Anchoring in patterns of string parameters


#1

Disclaimer: While I have been working with RAML for almost a year now, and am familiar with the 0.8 spec, I’m new to this forum category. Also, I have not been involved in the ongoing efforts of defining RAML 1.0 yet. Please treat my incompetence with kindness.

In the section on patterns, the RAML spec says:

[…] The pattern attribute is a regular expression that a parameter of type string MUST match. […]

I find that slightly ambiguous. Does it mean that the pattern must occur somewhere in the parameter value? Or does it mean that the whole parameter value (from beginning to end) must match the pattern?

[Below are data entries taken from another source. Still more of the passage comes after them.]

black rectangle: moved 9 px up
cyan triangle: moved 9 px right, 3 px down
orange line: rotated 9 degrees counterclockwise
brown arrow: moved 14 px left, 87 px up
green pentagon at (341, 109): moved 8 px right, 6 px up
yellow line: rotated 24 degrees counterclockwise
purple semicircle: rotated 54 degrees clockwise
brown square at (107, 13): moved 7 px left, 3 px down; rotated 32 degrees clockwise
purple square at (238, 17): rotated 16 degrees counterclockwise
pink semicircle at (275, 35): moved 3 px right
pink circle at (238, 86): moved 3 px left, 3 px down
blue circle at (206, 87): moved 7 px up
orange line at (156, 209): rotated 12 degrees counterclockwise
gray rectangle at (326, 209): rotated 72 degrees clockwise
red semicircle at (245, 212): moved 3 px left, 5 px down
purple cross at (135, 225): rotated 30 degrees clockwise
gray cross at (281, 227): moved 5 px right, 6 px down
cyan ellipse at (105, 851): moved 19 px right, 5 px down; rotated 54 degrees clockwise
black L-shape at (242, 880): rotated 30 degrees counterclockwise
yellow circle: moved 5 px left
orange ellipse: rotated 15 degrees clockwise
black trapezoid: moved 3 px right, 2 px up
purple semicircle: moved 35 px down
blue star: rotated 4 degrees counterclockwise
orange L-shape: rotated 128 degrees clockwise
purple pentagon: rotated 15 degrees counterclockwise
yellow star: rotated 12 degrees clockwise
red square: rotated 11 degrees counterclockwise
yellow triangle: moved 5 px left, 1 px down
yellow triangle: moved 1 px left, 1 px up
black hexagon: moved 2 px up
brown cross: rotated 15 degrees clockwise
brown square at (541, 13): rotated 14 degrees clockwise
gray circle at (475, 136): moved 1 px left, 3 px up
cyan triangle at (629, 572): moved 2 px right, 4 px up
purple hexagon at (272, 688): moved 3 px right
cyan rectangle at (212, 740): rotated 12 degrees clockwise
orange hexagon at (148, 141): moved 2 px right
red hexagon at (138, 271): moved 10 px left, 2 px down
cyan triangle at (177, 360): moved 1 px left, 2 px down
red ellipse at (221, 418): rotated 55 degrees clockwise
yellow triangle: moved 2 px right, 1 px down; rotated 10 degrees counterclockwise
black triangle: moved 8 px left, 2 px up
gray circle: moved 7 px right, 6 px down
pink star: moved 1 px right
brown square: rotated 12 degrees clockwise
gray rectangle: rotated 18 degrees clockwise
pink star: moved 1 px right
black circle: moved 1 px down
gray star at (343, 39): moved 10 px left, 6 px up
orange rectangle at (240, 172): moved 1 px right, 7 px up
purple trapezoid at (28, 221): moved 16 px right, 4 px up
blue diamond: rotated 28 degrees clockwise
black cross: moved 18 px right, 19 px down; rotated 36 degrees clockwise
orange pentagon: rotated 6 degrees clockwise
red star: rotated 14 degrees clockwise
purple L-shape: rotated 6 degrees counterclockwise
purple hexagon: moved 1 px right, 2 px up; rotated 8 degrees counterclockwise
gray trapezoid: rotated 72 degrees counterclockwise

From the point of view of a RAML author: is manual anchoring of the regexp required, if the pattern is intended to match the whole parameter value?

E.g. are the following to regexps equal, in the context of a RAML pattern?

a+
^a+$

Would be nice, if future versions of the spec could be more clear about this. What do you think?


#2

In the meantime, I have been able to clarify this issue through an exchange I had somewhere else.

Apparently, there is consensus that patterns must be anchored manually, if the RAML author intends them to match the whole parameter value from beginning to end. So my above examples are not equal in the context of RAML.

Coming to think about it, it does make sense. The RAML 0.8 spec says that it is based on the RegExp specification from
JavaScript/ECMA262. And that spec only provides one way to match a RegExp: using
the test function of RegExp itself or the match function of String, which can be used interchangeably. Both will return true, if the pattern is contained somewhere in the input. That is, the pattern does not need to match the whole input (unless explicitly anchored).


#3

I guess my confusion stems from the fact that some regular-expressions libraries handle that differently than JavaScript. For example, in the standard implementation for Java, you can use a pattern directly in different ways. The following is similar to the JavaScript way, and thus returns true:

Pattern.compile("[a-z][a-z0-9]+").matcher("INVALIDvalidpart").find();

In contrast, the following equivalent notations, check whether the whole input matches, and thus all return false:

Pattern.compile("[a-z][a-z0-9]+").matcher("INVALIDvalidpart").matches();
Pattern.matches("[a-z][a-z0-9]+", "INVALIDvalidpart");
"INVALIDvalidpart".matches("[a-z][a-z0-9]+");

Being more familiar with Java than with JavaScript, the term match in the RAML spec got me confused. I still believe, that the wording in the RAML 0.8 spec is in the least confusing. Maybe you guys could improve that in future spec versions?


#4

Hi All,

Is there any update regarding this issue?